A Priority Based Scheduler for Amazon SageMaker Training Jobs

By Jessie Hobb On Mar 9, 2024

Optimizing the use of limited AI training accelerators — Part 2

This post was created in collaboration with Max Rabin.

This is the second part of a series of posts on the topic of maximizing the utility of scarce AI resources. In the first post we noted the increasing limitations on the ability to scale up AI resources at will and, as a consequence, the growing trend of AI development teams to guarantee AI compute capacity by means such as building up an in-house AI server farm and/or reserving dedicated instances in the cloud. The scarcity of AI compute resources motivates the design of specialized scheduling solutions to minimize idle time and prioritize critical workloads. Please see our previous post in which we proposed a detailed list of requirements for such solutions. The approach we took there was to leverage the existing priority-based scheduler that comes with Kubernetes and align our training development workflow to its use. In this post we explore the option of maintaining our existing framework for training AI models and enhancing it with our own custom implementation of a priority-based scheduler. Importantly, the need for this type of solution is often motivated not just by the scarcity of AI resources, but also by the desire to increase control over the orchestration and prioritization of training workloads so as to reduce development costs. For example, even in a scenario of abundant capacity, you may choose to limit your use to a fixed number of training instances so as to cap your training expenditure.

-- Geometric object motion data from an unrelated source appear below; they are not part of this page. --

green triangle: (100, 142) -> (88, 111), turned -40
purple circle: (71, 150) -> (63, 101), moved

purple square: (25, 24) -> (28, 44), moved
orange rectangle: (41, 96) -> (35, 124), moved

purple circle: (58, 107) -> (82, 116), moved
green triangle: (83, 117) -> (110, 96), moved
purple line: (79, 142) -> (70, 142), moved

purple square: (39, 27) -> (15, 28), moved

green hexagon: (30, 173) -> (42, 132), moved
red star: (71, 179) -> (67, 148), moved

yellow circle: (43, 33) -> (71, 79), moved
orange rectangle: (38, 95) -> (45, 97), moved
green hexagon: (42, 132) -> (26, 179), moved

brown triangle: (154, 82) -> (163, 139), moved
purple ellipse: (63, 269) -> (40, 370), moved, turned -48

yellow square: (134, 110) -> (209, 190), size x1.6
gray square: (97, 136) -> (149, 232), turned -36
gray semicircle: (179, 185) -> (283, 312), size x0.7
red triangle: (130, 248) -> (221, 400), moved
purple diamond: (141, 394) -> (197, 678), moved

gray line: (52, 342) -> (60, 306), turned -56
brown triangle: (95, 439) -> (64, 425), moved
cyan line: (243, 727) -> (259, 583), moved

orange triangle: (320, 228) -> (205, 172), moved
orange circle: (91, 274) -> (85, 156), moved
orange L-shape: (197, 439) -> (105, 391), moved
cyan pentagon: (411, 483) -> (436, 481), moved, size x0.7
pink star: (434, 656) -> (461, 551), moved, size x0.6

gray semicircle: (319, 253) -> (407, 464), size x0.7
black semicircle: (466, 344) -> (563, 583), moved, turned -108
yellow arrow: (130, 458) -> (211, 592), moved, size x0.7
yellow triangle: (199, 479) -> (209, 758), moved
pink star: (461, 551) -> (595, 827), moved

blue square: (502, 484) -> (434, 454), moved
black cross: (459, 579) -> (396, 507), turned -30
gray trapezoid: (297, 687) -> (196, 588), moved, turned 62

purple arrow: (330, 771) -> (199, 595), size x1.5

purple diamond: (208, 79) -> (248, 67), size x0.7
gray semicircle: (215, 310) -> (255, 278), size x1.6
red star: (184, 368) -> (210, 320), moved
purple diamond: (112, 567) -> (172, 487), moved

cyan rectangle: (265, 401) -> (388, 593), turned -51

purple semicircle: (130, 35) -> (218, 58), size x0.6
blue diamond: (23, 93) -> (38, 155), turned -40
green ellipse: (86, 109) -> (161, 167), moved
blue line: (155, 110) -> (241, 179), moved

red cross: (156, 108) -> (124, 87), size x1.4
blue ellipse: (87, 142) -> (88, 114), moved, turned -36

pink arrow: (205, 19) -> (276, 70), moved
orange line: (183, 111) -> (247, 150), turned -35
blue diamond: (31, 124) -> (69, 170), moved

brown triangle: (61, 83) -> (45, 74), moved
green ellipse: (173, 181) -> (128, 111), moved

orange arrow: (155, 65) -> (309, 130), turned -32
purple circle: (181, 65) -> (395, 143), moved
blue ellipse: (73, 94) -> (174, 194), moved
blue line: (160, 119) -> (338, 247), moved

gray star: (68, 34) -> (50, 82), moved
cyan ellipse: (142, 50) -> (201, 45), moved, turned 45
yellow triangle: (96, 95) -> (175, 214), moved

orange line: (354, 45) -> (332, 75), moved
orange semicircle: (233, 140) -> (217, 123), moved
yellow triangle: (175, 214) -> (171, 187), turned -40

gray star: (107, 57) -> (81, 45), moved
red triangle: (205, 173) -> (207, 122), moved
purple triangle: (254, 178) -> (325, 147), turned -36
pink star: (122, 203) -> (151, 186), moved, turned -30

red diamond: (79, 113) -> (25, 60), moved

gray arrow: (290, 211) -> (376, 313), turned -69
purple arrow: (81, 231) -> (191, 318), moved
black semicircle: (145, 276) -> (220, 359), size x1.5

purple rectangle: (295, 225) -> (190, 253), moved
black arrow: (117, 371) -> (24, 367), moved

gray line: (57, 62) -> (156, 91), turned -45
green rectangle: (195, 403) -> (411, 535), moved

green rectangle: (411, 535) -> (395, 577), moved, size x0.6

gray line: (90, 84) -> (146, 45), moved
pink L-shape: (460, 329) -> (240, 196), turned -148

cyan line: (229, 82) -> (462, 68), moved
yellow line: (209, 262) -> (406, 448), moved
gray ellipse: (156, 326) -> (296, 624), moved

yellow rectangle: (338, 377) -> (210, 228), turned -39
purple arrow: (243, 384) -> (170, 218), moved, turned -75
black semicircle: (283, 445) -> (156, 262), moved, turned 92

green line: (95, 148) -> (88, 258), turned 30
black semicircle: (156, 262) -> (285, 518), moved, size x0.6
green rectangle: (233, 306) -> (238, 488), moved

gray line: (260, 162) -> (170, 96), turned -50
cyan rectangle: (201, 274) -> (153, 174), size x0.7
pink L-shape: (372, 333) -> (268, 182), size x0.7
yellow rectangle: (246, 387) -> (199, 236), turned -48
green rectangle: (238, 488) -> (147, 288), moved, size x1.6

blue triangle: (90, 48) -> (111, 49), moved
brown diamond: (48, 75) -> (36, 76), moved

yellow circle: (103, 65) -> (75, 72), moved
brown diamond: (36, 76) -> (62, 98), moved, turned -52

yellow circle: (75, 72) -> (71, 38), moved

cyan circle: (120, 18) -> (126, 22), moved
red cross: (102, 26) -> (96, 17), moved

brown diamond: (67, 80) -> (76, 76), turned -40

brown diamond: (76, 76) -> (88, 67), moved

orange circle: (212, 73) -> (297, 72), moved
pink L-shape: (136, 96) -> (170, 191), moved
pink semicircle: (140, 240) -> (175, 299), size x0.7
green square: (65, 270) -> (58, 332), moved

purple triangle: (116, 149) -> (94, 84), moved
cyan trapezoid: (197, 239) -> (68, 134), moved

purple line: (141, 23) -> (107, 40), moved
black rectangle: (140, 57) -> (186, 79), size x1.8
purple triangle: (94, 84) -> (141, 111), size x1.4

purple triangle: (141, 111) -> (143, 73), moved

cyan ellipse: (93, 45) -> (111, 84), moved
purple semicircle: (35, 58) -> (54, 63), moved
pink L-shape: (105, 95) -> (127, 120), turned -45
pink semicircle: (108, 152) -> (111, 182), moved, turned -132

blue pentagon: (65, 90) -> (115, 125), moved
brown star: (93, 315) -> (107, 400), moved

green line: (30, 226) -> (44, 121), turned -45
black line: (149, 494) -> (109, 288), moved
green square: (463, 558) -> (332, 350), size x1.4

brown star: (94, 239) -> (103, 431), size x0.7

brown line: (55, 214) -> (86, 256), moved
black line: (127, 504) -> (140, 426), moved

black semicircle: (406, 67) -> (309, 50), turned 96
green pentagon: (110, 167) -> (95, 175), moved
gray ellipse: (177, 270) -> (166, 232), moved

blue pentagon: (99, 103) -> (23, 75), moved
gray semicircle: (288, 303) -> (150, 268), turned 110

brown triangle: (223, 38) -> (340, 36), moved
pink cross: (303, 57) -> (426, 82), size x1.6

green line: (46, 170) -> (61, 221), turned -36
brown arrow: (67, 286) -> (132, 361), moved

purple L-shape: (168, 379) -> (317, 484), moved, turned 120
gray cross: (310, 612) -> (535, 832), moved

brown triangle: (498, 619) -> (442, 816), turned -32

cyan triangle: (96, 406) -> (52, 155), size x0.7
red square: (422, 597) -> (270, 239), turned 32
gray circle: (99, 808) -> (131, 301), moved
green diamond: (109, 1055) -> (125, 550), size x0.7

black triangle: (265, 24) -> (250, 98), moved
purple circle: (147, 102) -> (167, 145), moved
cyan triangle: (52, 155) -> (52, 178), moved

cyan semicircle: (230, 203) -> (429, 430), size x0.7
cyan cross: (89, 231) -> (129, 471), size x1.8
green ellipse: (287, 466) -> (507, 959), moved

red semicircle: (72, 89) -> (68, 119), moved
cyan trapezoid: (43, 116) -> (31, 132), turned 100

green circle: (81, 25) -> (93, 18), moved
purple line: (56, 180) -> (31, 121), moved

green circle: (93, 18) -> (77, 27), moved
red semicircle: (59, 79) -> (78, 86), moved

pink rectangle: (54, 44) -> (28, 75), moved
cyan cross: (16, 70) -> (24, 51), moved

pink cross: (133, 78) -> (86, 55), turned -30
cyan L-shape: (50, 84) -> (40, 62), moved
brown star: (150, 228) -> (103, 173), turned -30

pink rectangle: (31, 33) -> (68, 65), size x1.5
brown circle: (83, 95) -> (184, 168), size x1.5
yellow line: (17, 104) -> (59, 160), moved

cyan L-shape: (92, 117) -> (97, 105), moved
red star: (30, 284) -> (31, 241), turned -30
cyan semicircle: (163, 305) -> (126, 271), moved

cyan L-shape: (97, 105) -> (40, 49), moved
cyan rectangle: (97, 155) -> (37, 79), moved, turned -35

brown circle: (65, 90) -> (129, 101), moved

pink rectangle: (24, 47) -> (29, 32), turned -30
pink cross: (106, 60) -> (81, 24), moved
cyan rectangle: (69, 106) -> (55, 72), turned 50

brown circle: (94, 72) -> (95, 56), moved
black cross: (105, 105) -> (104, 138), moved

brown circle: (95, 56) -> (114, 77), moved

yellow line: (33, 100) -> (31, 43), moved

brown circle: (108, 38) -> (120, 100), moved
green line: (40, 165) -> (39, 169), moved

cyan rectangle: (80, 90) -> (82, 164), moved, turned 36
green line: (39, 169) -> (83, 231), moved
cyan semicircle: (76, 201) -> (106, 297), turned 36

For the purposes of this post, we will assume that our training framework of choice is AWS’s managed service for AI model training, Amazon SageMaker. The solution we will propose will use additional AWS services such as Amazon DynamoDB and AWS Lambda. The choice to demonstrate our solution using AWS services should not be viewed as endorsement. There are many cloud-based service offerings available and the best one for you will depend on the particular details of your project. Similar solutions to the one that we will describe can be designed on other cloud-based environments and/or using alternative cloud-based services.

The Traditional Method for Starting Up SageMaker Training Jobs

Traditionally, we would start up a SageMaker training job using the Amazon SageMaker Python SDK. In the code block below we use the SageMaker SDK (version 2.208) to run a PyTorch training workload on a single instance of type p5.48xlarge.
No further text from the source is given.